AI-based image processing

This sample demonstrates how to:

Download and overview of the files

You can download the project here: AI_based_Vision

Requirements

Install the following workloads:

Setting up the project

Optional: Adaptation of the TwinCAT Vision version

The example was created with version 5.6.5.0. If you want to use a different version, manually select the version that you have installed and want to use. To do this, first select the version for the corresponding objects. Right-click on the OTCID column to open a context menu. Select “Reload TMI/TMC Description(s) with changed version”. See also TwinCAT Vision documentation.

If you have not installed version 5.6.5.0 and do not manually change the setting of the version currently in use, you will receive an error message “Error loading Repository driver”.

The latest PLC library version available on the system will be used automatically.

AI-based image processing 1:

Executing the project

Start the application with Activate Configuration on your target system. If all points are set correctly, after a short time the eState should be set to eInference and the variable sLabel should display the result of the current inference.

AI-based image processing 2:

If an error has occurred, the eState is set to Error. You can then open the fbMlSvr instance and read out the error code. Use the table of error codes to narrow down the problem.

Excerpts from the PLC program

Declaration

In the declaration, the main points concerning the handling of the TwinCAT Machine Learning Server are the input and output data types of the AI model and the instance of the clients to the Machine Learning Server.

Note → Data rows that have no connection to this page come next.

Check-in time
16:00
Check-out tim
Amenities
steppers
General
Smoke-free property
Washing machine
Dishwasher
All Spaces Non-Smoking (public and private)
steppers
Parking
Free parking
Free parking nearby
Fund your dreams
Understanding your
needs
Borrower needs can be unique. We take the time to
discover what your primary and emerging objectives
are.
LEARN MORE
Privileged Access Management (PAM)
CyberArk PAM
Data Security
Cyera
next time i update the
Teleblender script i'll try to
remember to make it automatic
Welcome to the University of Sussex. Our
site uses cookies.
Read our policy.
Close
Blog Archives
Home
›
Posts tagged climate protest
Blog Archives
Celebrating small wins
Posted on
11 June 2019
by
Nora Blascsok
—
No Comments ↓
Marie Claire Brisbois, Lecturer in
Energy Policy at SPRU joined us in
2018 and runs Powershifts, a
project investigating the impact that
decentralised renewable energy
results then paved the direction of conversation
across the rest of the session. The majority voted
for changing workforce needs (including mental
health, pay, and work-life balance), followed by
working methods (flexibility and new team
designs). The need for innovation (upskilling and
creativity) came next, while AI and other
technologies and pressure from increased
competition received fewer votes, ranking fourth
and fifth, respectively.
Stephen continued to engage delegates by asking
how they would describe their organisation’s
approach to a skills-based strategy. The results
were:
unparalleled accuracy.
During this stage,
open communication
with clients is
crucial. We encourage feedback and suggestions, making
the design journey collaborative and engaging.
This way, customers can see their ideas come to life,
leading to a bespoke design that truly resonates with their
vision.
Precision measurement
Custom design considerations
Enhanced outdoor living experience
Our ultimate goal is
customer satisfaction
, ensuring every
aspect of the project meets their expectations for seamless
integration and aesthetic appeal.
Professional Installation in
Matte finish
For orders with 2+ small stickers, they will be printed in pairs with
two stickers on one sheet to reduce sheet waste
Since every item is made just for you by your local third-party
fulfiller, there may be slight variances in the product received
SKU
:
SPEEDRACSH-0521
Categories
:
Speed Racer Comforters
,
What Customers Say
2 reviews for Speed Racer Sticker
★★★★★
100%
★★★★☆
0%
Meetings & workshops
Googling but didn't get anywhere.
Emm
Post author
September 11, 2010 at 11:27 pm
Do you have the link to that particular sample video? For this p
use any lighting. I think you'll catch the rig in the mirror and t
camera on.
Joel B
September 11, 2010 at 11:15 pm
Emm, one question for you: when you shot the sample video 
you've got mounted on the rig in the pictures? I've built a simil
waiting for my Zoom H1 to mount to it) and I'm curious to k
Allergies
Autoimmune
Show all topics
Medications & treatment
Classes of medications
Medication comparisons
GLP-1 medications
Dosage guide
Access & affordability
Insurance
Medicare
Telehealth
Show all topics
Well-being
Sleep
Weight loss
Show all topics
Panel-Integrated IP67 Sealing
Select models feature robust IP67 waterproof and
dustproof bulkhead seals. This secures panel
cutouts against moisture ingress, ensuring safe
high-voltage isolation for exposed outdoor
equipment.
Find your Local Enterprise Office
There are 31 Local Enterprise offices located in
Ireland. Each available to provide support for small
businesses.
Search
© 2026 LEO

stModelInput : ST_lemon_modelInput;      //model input datatype, imported via PlcOpenXml
stModelOutput : ST_lemon_modelOutput;    //model output datatype, imported via PlcOpenXml
fbMlSvr : FB_MlSvrPrediction();   // Instance of Client to TcMlServer

The data types have already been read into the TwinCAT project via the PlcOpenXml (see models folder). The description can be found in the DUTs folder.

Configuration of the session

In this sample, the client opens a session on the TwinCAT Machine Learning Server in the E_State.eMlSvrConfiguration state. This specifies the system on which the server is accessible, which model is loaded in the session and on which hardware the model is to be executed.

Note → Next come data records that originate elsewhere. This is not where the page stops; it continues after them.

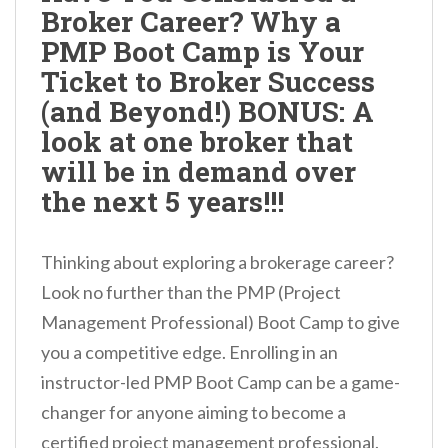
Broker Career? Why a
n
PMP Boot Camp is Your
t
Ticket to Broker Success
(and Beyond!) BONUS: A
look at one broker that
will be in demand over
the next 5 years!!!
Thinking about exploring a brokerage career?
Look no further than the PMP (Project
Management Professional) Boot Camp to give
you a competitive edge. Enrolling in an
instructor-led PMP Boot Camp can be a game-
changer for anyone aiming to become a
certified project management professional.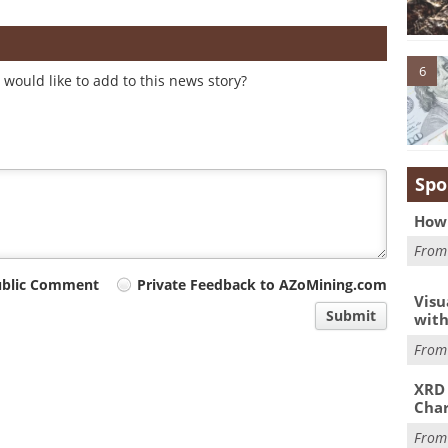
6
would like to add to this news story?
Spo
How 
Fro
ublic Comment
Private Feedback to AZoMining.com
Visu
Submit
with
Fro
XRD 
Char
Fro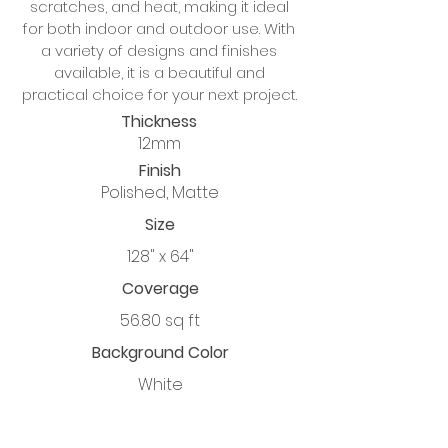
scratches, and heat, making it ideal
for both indoor and outdoor use. With
a variety of designs and finishes
available, it is a beautiful and
practical choice for your next project.
Thickness
12mm
Finish
Polished, Matte
Size
128" x 64"
Coverage
56.80 sq ft
Background Color
White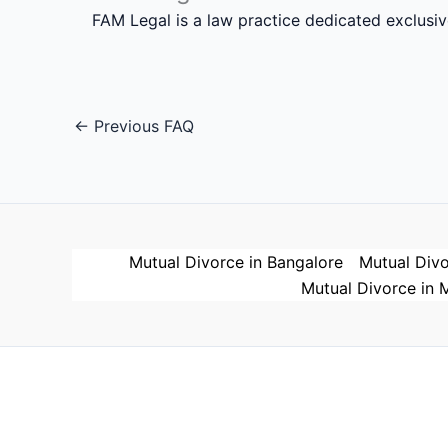
FAM Legal is a law practice dedicated exclusi
←
Previous FAQ
Mutual Divorce in Bangalore
Mutual Divo
Mutual Divorce in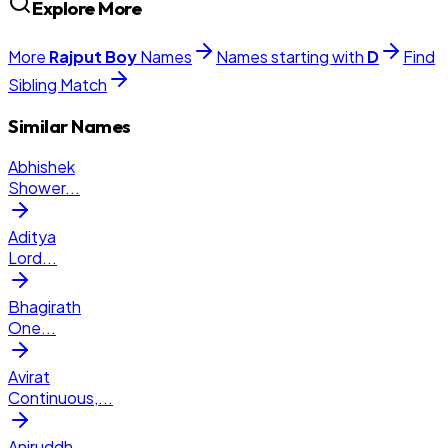
Explore More
More
Rajput
Boy
Names
Names starting with
D
Find
Sibling Match
Similar Names
Abhishek
Shower
...
Aditya
Lord
...
Bhagirath
One
...
Avirat
Continuous,
...
Aniruddh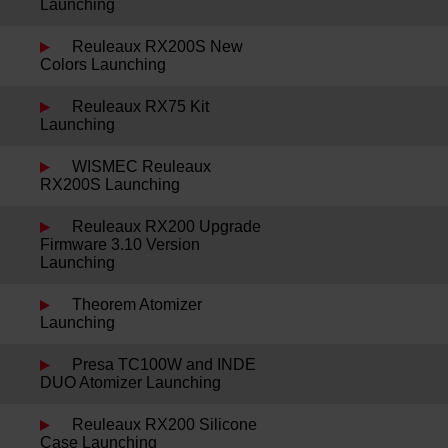
Launching
Reuleaux RX200S New
Colors Launching
Reuleaux RX75 Kit
Launching
WISMEC Reuleaux
RX200S Launching
Reuleaux RX200 Upgrade
Firmware 3.10 Version
Launching
Theorem Atomizer
Launching
Presa TC100W and INDE
DUO Atomizer Launching
Reuleaux RX200 Silicone
Case Launching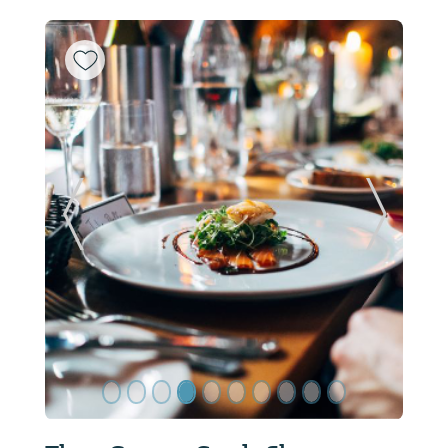
ide
Previous Slide
Next Sl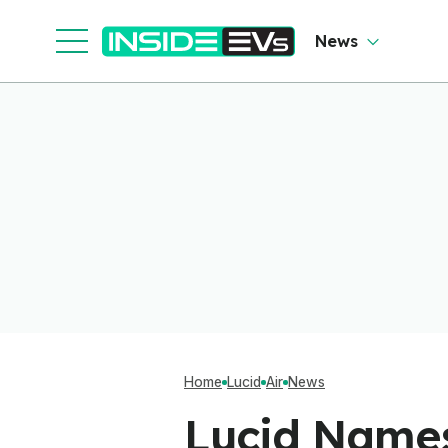
Cl
News
Home
Lucid
Air
News
Lucid Names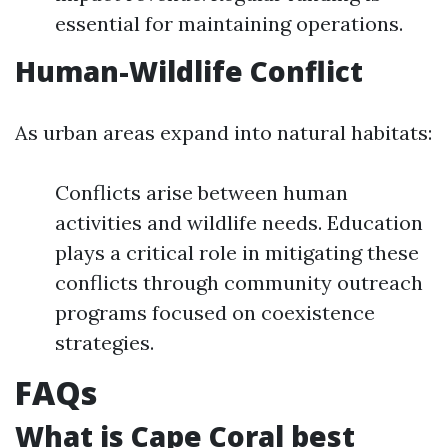
essential for maintaining operations.
Human-Wildlife Conflict
As urban areas expand into natural habitats:
Conflicts arise between human
activities and wildlife needs. Education
plays a critical role in mitigating these
conflicts through community outreach
programs focused on coexistence
strategies.
FAQs
What is Cape Coral best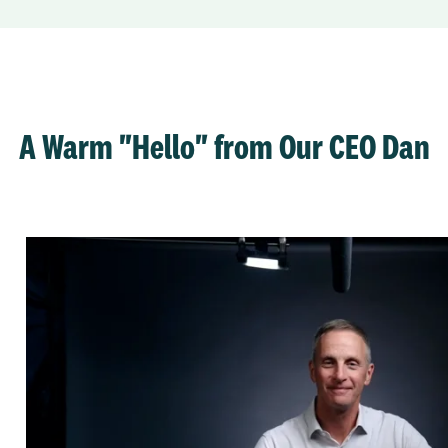
A Warm "Hello" from Our CEO Dan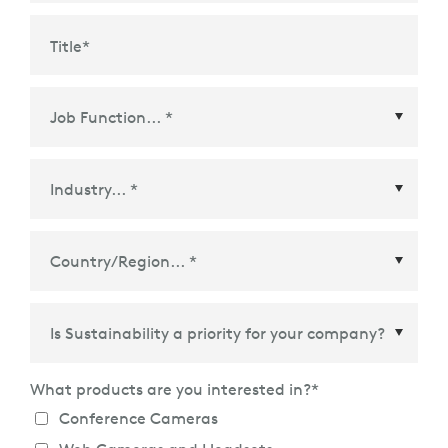
Title
*
Country/Region
*
What products are you interested in?
*
Conference Cameras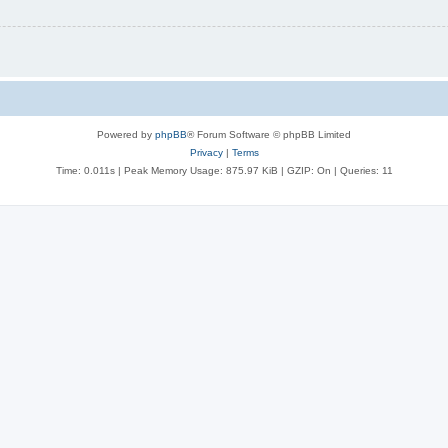
Powered by
phpBB
® Forum Software © phpBB Limited
Privacy
|
Terms
Time: 0.011s
| Peak Memory Usage: 875.97 KiB | GZIP: On |
Queries: 11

fbMlSvr.stPredictionParameter.sMlModelFilePath := 'C:\models\lemon_model.json';                            // fullpath to model    
fbMlSvr.stPredictionParameter.sMlSvrNetId := '127.0.0.1.1.1';                                    // Server on local system
fbMlSVr.stPredictionParameter.eExecutionProvider := E_EXECUTIONPROVIDER.CPU;                               // CPU execution

// Submit configuration request to the TcMlServer
// Provide a generous nTimeout, as the configuration can take a substantial amount of time
IF fbMlSvr.Configure(nTimeout := 1000, nPriority:=0) THEN
   IF fbMlSvr.nErrorCode <> 0 THEN
      // If nErrorCode -1 is encountered, increase nTimeout
      eState := E_State.eError;
   ELSE
      eState := E_State.eImageAcquisition;
   END_IF
END_IF

Calling the method Configure() sends the request to open a session to the server. The call is asynchronous to the PLC task and is acknowledged with a TRUE when the session setup has been successfully completed.

Executing the model

In the state E_State.eInference, the Predict call is sent to the Machine Learning Server. This call is also asynchronous to the PLC task. The method returns TRUE if the result is available.

In this sample, the image of type ITcVnImage is copied to the model input data type using the F_VN_ExportImage function before the inference call.

F_VN_ExportImage(ipTensorImage, ADR(stModelInput.in_input1), nImageSize, hrVision);
// Submission of the asynchronous inference request to the TcMlServer
IF fbMlSvr.Predict(pDataIn       := ADR(stModelInput), 
               nDataInSize   := SIZEOF(stModelInput), 
               pDataOut    := ADR(stModelOutput), 
               nDataOutSize := SIZEOF(stModelOutput),
               nTimeout    := 100,
               nPriority    := 0) THEN
      IF fbMlSvr.nErrorCode <> 0 AND NOT fbMlSvr.bConfigured  THEN
         // If nErrorCode -1 is encountered, increase nTimeout
          eState := E_State.eError;
      ELSE
         
         // Postprocessing of the inference results
         F_Softmax(stModelOutput.out_367);
         nPredictedClass := F_ArgMax(stModelOutput.out_367);

The result of the inference can be used after a successful error check.